I watched a house almost burn to the ground tonight. I felt the heat of the flames pouring out of the windows. I watched the people sobbing and holding each other— their everything being burned to nothingness in front of them.
Life is so fucking precious. I’m realizing more and more that I have to really appreciate life and open my eyes to the possibility of losing this beautiful gift I’ve been given. I sit here and I think of the ways I could improve my quality of living and you know what?
This post could be my last- why not write everything I feel and be thankful?
That hug could be the last- why not squeeze extra tight?

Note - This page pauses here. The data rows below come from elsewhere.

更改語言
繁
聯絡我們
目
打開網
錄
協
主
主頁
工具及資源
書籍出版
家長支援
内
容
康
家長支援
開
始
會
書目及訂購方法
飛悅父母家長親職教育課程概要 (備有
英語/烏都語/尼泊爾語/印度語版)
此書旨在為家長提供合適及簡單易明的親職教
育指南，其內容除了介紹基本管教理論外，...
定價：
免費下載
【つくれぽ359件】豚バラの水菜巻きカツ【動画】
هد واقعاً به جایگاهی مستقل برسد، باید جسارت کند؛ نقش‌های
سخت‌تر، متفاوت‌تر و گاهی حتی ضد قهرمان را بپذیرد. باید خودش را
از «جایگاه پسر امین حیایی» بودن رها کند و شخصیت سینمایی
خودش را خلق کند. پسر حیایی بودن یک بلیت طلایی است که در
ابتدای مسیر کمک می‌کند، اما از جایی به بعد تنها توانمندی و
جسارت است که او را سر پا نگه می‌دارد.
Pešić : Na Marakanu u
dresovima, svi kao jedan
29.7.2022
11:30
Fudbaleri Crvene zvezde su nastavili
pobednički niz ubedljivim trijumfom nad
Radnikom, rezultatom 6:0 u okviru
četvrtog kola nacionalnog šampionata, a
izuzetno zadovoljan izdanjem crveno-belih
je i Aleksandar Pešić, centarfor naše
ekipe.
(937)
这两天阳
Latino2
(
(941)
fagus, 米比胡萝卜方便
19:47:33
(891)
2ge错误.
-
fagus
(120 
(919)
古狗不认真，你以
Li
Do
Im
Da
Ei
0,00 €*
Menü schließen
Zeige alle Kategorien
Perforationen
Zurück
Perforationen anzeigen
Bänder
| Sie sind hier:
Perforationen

That song could be the last- why not scream every word?
That kiss could be the last- why not hold on a little longer?
That smile could be the last- why not do it till it hurts?

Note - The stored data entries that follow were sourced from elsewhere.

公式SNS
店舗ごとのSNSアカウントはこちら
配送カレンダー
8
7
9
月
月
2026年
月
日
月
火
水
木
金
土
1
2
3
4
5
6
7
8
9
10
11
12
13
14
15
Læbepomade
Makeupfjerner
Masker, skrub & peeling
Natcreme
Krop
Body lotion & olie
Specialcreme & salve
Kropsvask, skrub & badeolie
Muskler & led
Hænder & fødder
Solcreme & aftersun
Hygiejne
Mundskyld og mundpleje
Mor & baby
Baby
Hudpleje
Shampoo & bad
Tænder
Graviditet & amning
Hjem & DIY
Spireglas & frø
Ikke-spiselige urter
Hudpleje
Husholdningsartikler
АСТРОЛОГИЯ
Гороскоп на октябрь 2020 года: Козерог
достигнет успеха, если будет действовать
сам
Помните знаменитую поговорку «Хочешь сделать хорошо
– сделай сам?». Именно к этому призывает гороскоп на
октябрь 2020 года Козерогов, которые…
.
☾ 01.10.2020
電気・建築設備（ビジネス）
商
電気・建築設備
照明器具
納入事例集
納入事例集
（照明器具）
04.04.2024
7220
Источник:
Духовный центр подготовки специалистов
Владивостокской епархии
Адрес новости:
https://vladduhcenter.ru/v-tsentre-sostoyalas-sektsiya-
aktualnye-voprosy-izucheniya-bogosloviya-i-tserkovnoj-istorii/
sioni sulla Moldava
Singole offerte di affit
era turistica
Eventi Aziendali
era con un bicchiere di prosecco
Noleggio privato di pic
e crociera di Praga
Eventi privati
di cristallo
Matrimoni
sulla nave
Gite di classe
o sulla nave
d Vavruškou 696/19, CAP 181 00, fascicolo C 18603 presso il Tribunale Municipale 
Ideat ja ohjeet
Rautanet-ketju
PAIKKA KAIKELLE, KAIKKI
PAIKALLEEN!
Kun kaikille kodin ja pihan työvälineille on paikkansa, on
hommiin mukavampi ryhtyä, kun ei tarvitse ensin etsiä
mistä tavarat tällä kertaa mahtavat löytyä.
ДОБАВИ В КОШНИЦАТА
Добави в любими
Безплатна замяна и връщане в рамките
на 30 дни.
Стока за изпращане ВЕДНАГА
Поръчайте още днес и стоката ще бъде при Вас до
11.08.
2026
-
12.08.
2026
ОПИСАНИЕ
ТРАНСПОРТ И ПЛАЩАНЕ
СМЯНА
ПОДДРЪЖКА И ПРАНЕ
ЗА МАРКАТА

I’m practically in shock. I don’t really know what else to say right now, I feel sick to my stomach. I hope I can be given the chance to purely enjoy my life before I leave this amazing place.

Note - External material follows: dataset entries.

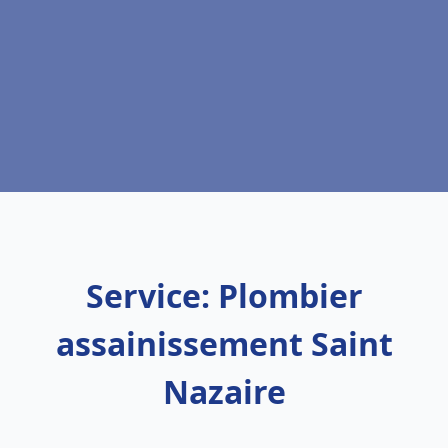
Service: Plombier
assainissement Saint
Nazaire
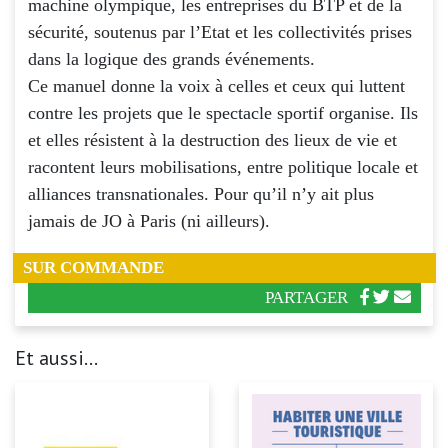
machine olympique, les entreprises du BTP et de la
sécurité, soutenus par l’Etat et les collectivités prises
dans la logique des grands événements.
Ce manuel donne la voix à celles et ceux qui luttent
contre les projets que le spectacle sportif organise. Ils
et elles résistent à la destruction des lieux de vie et
racontent leurs mobilisations, entre politique locale et
alliances transnationales. Pour qu’il n’y ait plus
jamais de JO à Paris (ni ailleurs).
SUR COMMANDE
PARTAGER
Et aussi...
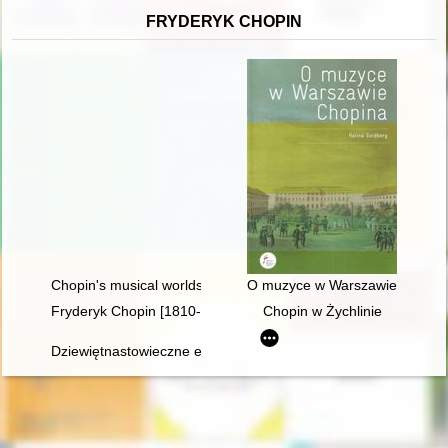
FRYDERYK CHOPIN
Chopin's musical worlds the 1840's
O muzyce w Warszawie Chopin
Fryderyk Chopin [1810-1949]
Chopin w Żychlinie
Dziewiętnastowieczne edycje dzieł Fryderyka Chopina jako aspek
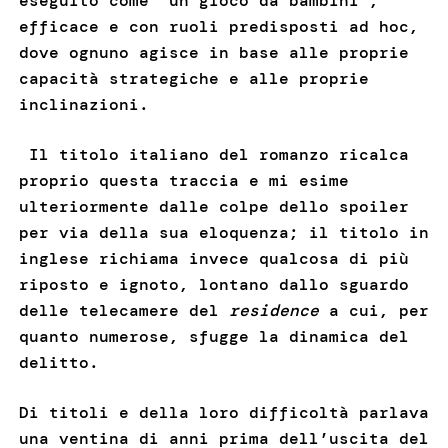
eseguito come ‘un gioco da bambini’,
efficace e con ruoli predisposti ad hoc,
dove ognuno agisce in base alle proprie
capacità strategiche e alle proprie
inclinazioni.
Il titolo italiano del romanzo ricalca
proprio questa traccia e mi esime
ulteriormente dalle colpe dello spoiler
per via della sua eloquenza; il titolo in
inglese richiama invece qualcosa di più
riposto e ignoto, lontano dallo sguardo
delle telecamere del
residence
a cui, per
quanto numerose, sfugge la dinamica del
delitto.
Di titoli e della loro difficoltà parlava
una ventina di anni prima dell’uscita del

I have this horrible feeling in my chest and it wont go away.
I’m lonely and sad.
But I don’t think that’s all of it.. I feel like a failure, pathetic and stupid. I feel unworthy; worthless even. I need to step my fucking game up,
but I don’t know how.
Creature Fear by Bon Iver is playing to ease my pain. If you don’t know this amazing song, you should look it the fuck up right now. Or simply go to www.daytrotter.com and download Bon Iver’s session— you’ll find many wonderful treats there for free.